--- Assigned task ---
Print the lines in the listing below that fall between the line with "HOME (52, 148)" and the line with "Hangzhou (157, 2397)", those two lines included, exactly as they stand and with nothing else.

--- Data shown ---
┌────────

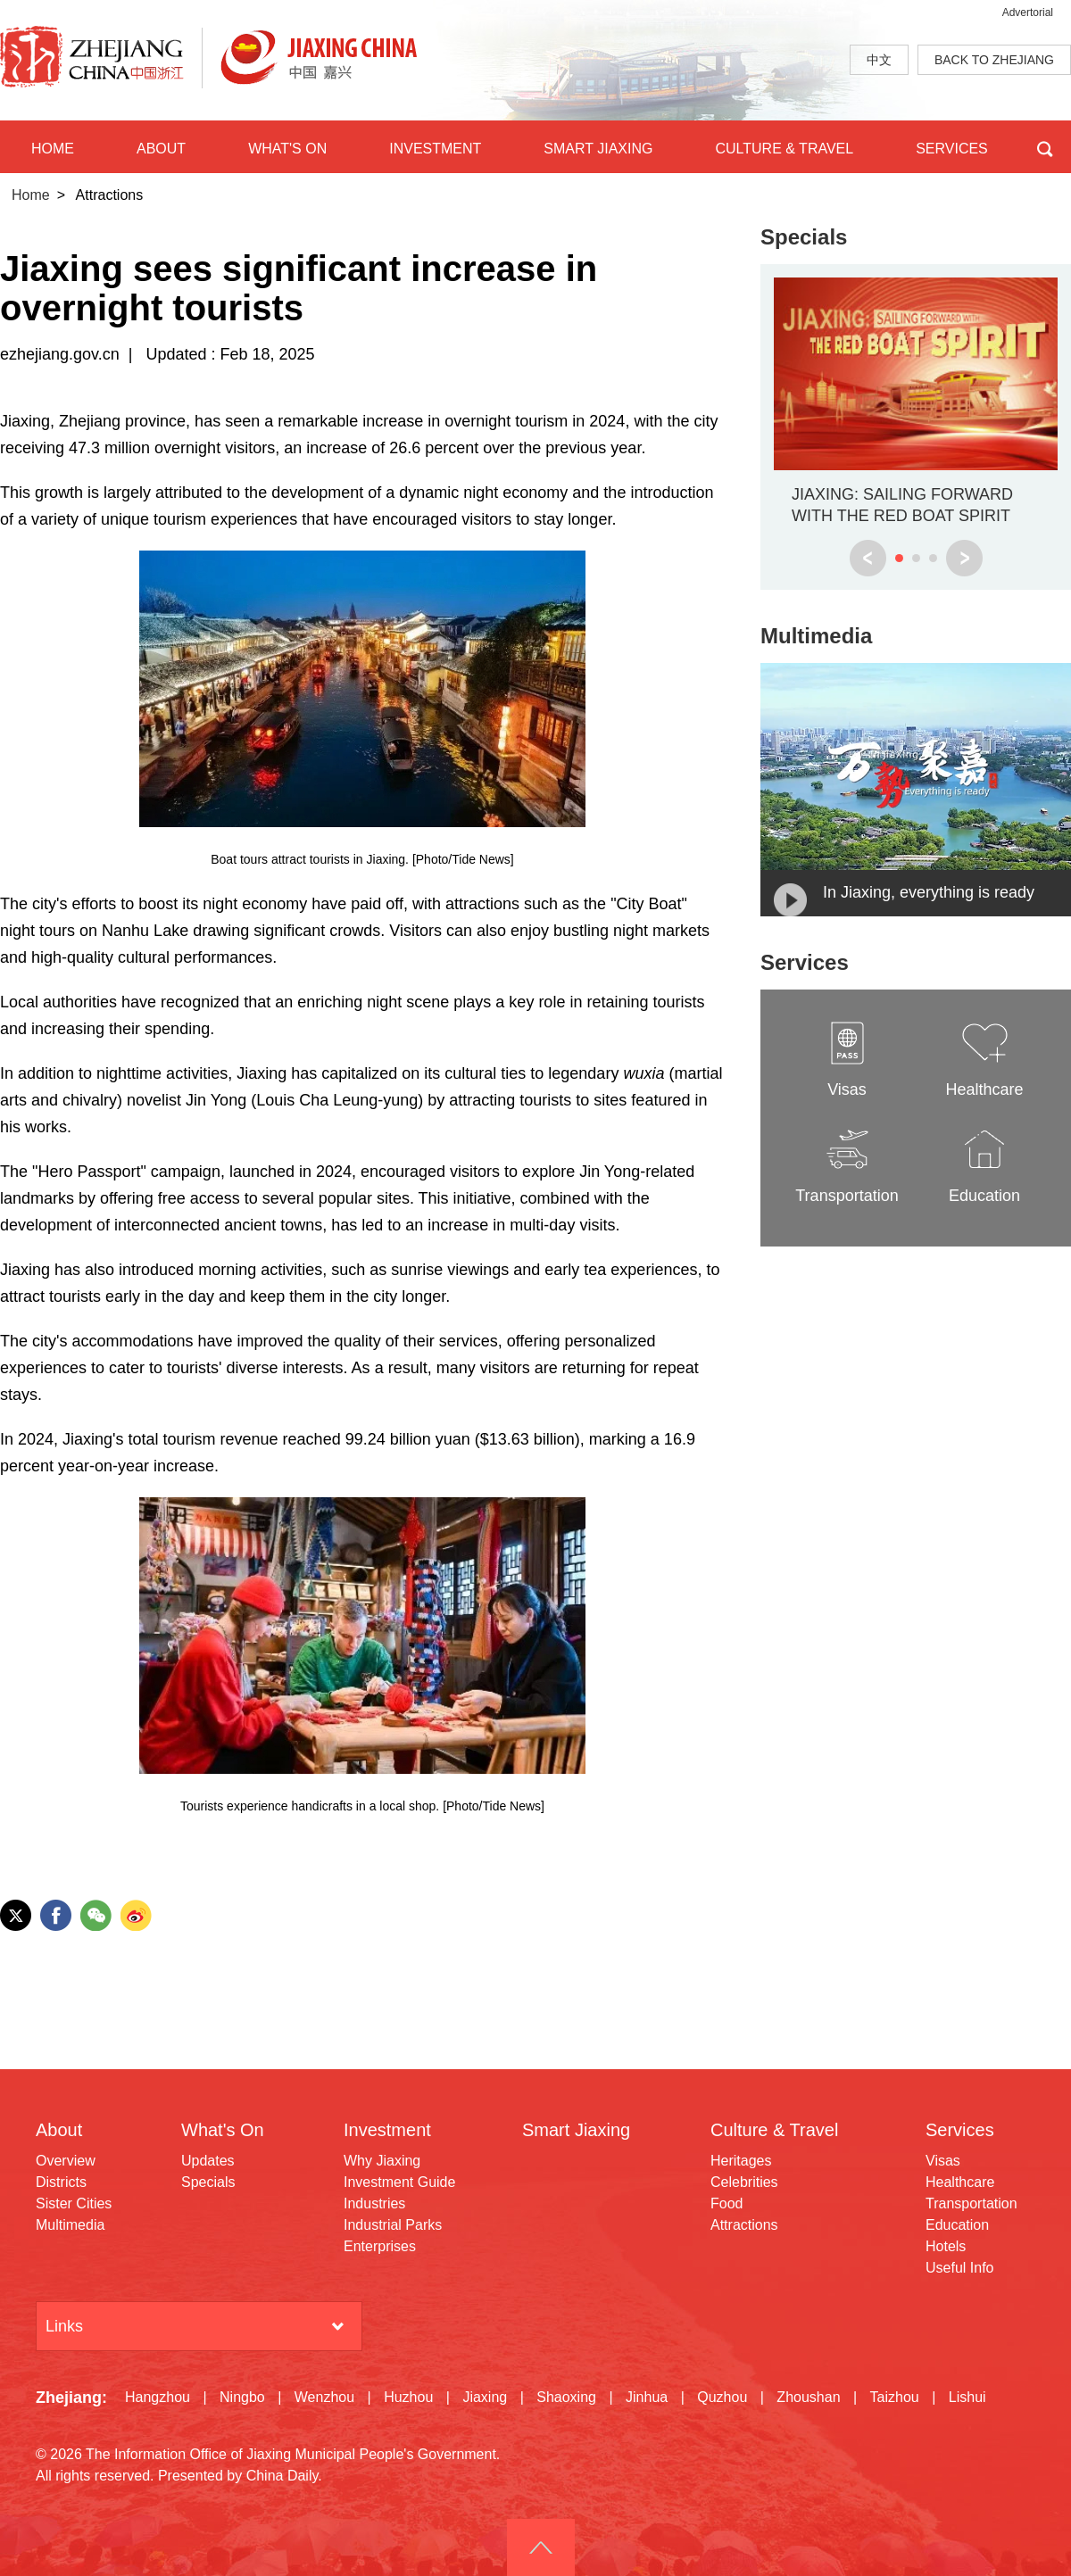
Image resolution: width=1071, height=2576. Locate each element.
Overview (65, 2160)
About (59, 2130)
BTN (1044, 146)
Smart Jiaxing (576, 2130)
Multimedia (816, 636)
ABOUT (161, 148)
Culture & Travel (774, 2130)
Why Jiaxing (382, 2160)
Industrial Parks (393, 2224)
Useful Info (959, 2267)
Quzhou (722, 2397)
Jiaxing (484, 2397)
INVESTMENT (435, 148)
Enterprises (380, 2246)
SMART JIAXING (598, 148)
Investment (387, 2130)
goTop (541, 2547)
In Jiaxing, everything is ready (928, 892)
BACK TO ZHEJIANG (994, 60)
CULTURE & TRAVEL (784, 148)
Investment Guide (399, 2182)
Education (957, 2224)
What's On (222, 2130)
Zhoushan (808, 2397)
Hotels (946, 2246)
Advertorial (1027, 12)
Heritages (740, 2160)
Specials (803, 237)
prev (868, 558)
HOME (52, 148)
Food (726, 2203)
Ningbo (242, 2397)
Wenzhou (324, 2397)
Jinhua (647, 2397)
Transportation (971, 2203)
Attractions (744, 2224)
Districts (61, 2182)
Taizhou (894, 2397)
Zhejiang (69, 2397)
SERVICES (952, 148)
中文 (879, 60)
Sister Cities (74, 2203)
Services (804, 962)
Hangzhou (157, 2397)
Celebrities (744, 2182)
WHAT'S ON (287, 148)
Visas (943, 2160)
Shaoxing (566, 2397)
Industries (374, 2203)
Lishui (967, 2397)
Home (31, 195)
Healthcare (960, 2182)
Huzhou (408, 2397)
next (964, 558)
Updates (208, 2160)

└────────

--- Answer space ---
HOME (52, 148)
Food (726, 2203)
Ningbo (242, 2397)
Wenzhou (324, 2397)
Jinhua (647, 2397)
Transportation (971, 2203)
Attractions (744, 2224)
Districts (61, 2182)
Taizhou (894, 2397)
Zhejiang (69, 2397)
SERVICES (952, 148)
中文 (879, 60)
Sister Cities (74, 2203)
Services (804, 962)
Hangzhou (157, 2397)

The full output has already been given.